If you run Microsoft Office or Excel on your Mac, be careful. A newfound vulnerability involving two ancient file formats could let hackers run malicious macros on your machine, and even the best Mac antivirus software probably won't stop it.
Ironically, this attack can happen in Office for Mac 2016 and 2019 only if you've opted for the most secure setting, "Disable all macros without notification". If you instead stuck with the default setting, "Disable all macros with notification," then these macros will be blocked.
"The Microsoft Office for Mac option 'Disable all macros without notification' enables XLM macros without prompting, which can allow a remote, unauthenticated attacker to execute arbitrary code on a vulnerable system," warned the government-funded CERT Coordination Center (CERT/CC) at Carnegie Mellon University in a blog posting last week.
The solution is to choose the default macro setting in Microsoft Office for Mac 2016 or 2019. If you're running Microsoft Office for Mac 2011, you're out of luck -- the malicious macro would run in all instances. As that older version of Office won't be patched, it's time to upgrade.
CERT/CC said it has reported the issue to Microsoft, but had not received a response as of Nov. 1.
The joys and agonies of Office macros
Macros, familiar to Office power users, are mini-scripts that let you automate repetitive tasks. In Word, you might create a macro to replace British spellings, such as "colour" and "gaol," with American spellings, such as "color" and "jail." You would just have to press a button in the Word toolbar.
But macros are a bonanza for hackers, who can embed malicious macros in booby-trapped Excel, Word or PowerPoint files. To prevent this, macros are disabled by default in all modern versions of Office.
Microsoft Office macros are today written in Visual Basic for Applications (VBA). Until 1993 and Excel 5.0, Excel macros were written and stored in a different format called XLM. Both VBA and XLM macros are flagged by Excel's security settings on both Windows and Mac.

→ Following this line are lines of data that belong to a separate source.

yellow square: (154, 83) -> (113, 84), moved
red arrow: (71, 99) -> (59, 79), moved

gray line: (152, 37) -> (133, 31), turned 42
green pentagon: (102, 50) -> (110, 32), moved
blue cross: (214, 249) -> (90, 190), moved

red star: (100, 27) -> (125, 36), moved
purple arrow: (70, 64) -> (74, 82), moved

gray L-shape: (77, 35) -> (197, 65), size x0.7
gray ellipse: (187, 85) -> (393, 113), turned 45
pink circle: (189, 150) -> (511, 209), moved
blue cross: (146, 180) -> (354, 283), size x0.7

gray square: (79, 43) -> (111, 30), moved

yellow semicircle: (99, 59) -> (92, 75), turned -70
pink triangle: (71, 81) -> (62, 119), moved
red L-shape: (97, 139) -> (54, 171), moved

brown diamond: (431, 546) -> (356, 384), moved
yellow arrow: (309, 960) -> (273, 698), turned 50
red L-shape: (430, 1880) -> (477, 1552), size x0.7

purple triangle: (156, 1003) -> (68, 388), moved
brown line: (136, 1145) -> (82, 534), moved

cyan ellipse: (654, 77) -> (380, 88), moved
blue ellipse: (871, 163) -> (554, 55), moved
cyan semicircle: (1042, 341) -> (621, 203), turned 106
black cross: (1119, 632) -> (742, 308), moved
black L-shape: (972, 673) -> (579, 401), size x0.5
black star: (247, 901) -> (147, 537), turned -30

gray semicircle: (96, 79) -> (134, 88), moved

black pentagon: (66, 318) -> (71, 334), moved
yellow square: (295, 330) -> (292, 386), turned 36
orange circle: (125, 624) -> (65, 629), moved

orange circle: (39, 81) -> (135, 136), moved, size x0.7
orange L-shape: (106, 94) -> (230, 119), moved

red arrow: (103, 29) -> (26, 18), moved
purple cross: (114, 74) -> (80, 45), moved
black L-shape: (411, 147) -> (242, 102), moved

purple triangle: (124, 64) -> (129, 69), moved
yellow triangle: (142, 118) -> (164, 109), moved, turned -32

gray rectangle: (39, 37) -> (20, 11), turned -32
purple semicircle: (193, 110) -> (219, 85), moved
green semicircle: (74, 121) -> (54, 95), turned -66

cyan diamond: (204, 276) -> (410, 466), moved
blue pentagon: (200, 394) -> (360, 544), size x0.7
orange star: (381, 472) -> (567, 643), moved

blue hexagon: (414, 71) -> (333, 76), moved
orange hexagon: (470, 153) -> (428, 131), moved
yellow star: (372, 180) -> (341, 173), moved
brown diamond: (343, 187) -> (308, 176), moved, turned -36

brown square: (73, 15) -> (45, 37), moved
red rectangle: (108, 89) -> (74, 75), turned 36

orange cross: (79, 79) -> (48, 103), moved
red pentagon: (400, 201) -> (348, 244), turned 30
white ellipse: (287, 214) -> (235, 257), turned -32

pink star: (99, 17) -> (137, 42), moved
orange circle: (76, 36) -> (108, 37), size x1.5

But there's an even older file format called SYLK, short for "symbolic link" and with the file extension ".slk". It's a 1980s-era format meant to transfer data among Office applications. SYLK hasn't been updated since Ronald Reagan was in the White House, but it's still supported in Office.
It turns out you can embed an XLM macro (but not a VBA macro) inside a SYLK file. If so, Office or Excel -- for Mac and Windows alike -- will not immediately spot the hidden macro and will open an Excel file in regular mode instead of in Protected View, which disables macros.
User authorization is a second line of defense against macros. In Microsoft Office for Windows, if macros are universally disabled, the XLM macros embedded in SYLK files will nonetheless not run unless the user manually authorizes them to.
That's not always the case with Office for Mac files, as the Amsterdam security firm Outflank discovered. (Outflank also noted that antivirus software on both Macs and Windows "do not particularly bother about [the SYLK] file format.")
If the default setting of "Disable all macros with notification" is on in Microsoft Office for Mac 2016 and Microsoft Office for Mac 2019, then the result is the same as in Windows -- the macro will not run without user authorization.
But in what seems to be a coding error on Microsoft's part, if the user has chosen to "Disable all macros without notification," then the XLM macros embedded in SYLK files the macros will run, without authorization.
It's even worse in Microsoft Office for Mac 2011 and Excel for Mac 2011. They will run XLM macros embedded in SYLK files without notification even if macros are disabled.
Outflank discovered that problem last year and notified Microsoft. Microsoft responded that Office for Mac 2011 was no longer supported and wouldn't be patched.